From what I understand, a big part of the issue is that brokerages have allowed traders to short almost 150% of GameStop's actual shares in circulation.
So hedge funds are shorting the stock, but enough people are holding their shares that, as the stock price rises, it forces the traders to close out their short positions early or risk losing everything. Since closing out a short position means having to buy the stock back, those buys push the stock price even higher.
It gets really insane when you realize that it's impossible for everyone who has shorted the stock to buy it back because there are 50% more shorts out there than there are actual shares. So as short sellers panic and want out, it drives the price even higher.
If enough people with actual shares hold, there may not be any shares for short sellers to buy, or at least a very restricted supply, also driving the price up.
At this point it's a game of chicken. The longer all the holders hang on, the higher the price goes, the bigger the panic of short sellers. This is what's called a "short squeeze" because all the short sellers are getting squeezed by the stock price rising. Hedge funds are already trying to sow fear about GameStop by using the media to push rhetoric that the stick is poised for a big drop and also by trying to direct people's attention to other stocks favorable to a short squeeze in order to try and get some holders to think they've either reached the top and sell, or panic sell, or just sell because they're satisfied with the gains they have.
This is a historic event because on Friday, retail stock investors bankrupted a hedge fund company. That company had to secure an additional $3 Billion from other hedge funds to stay in business.
The general sentiment on WallStreetBets is to not blink, and hold the stock until it hits $1000 per share. Presumably at that point they would all sell, though the mechanics of that are unclear to me. Someone has to be buying, and at $1000 per share will there still be short sellers looking to close out their position and save a little face?

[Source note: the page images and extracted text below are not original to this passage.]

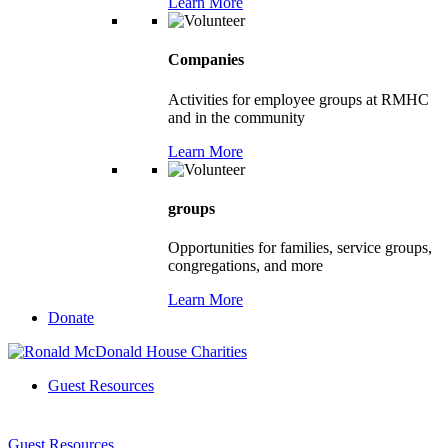
Learn More
Companies
Activities for employee groups at RMHC
and in the community
Learn More
groups
Opportunities for families, service groups,
congregations, and more
Learn More
Donate
Guest Resources
Guest Resources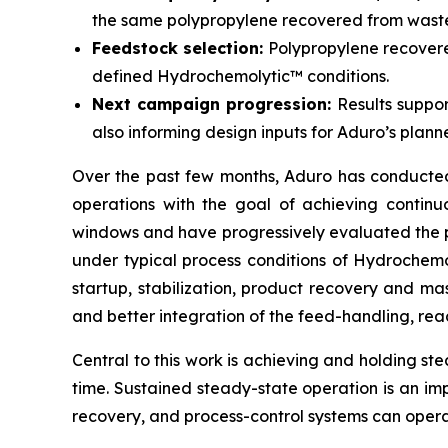
the same polypropylene recovered from waste 
Feedstock selection:
Polypropylene recovered
defined Hydrochemolytic™ conditions.
Next campaign progression:
Results suppor
also informing design inputs for Aduro’s planne
Over the past few months, Aduro has conducted a
operations with the goal of achieving contin
windows and have progressively evaluated the pe
under typical process conditions of Hydrochem
startup, stabilization, product recovery and 
and better integration of the feed-handling, reac
Central to this work is achieving and holding ste
time. Sustained steady-state operation is an im
recovery, and process-control systems can opera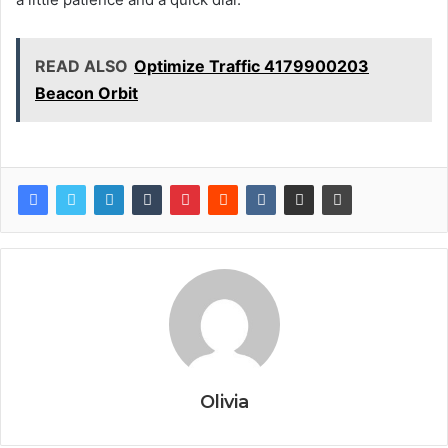
READ ALSO
Optimize Traffic 4179900203
Beacon Orbit
Olivia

It's been fascinating as hell to watch, I'll say that. Depending on how it plays out, this situation may very well end up in business textbooks as the perfect example of the risk associated with shorting a stock en masse, as hedge funds have been. The rise in trading apps like Robinhood have made it easier than ever for the regular Joe to implement the kinds of strategies that hedge funds use to manipulate a stock price, all of it perfectly legal.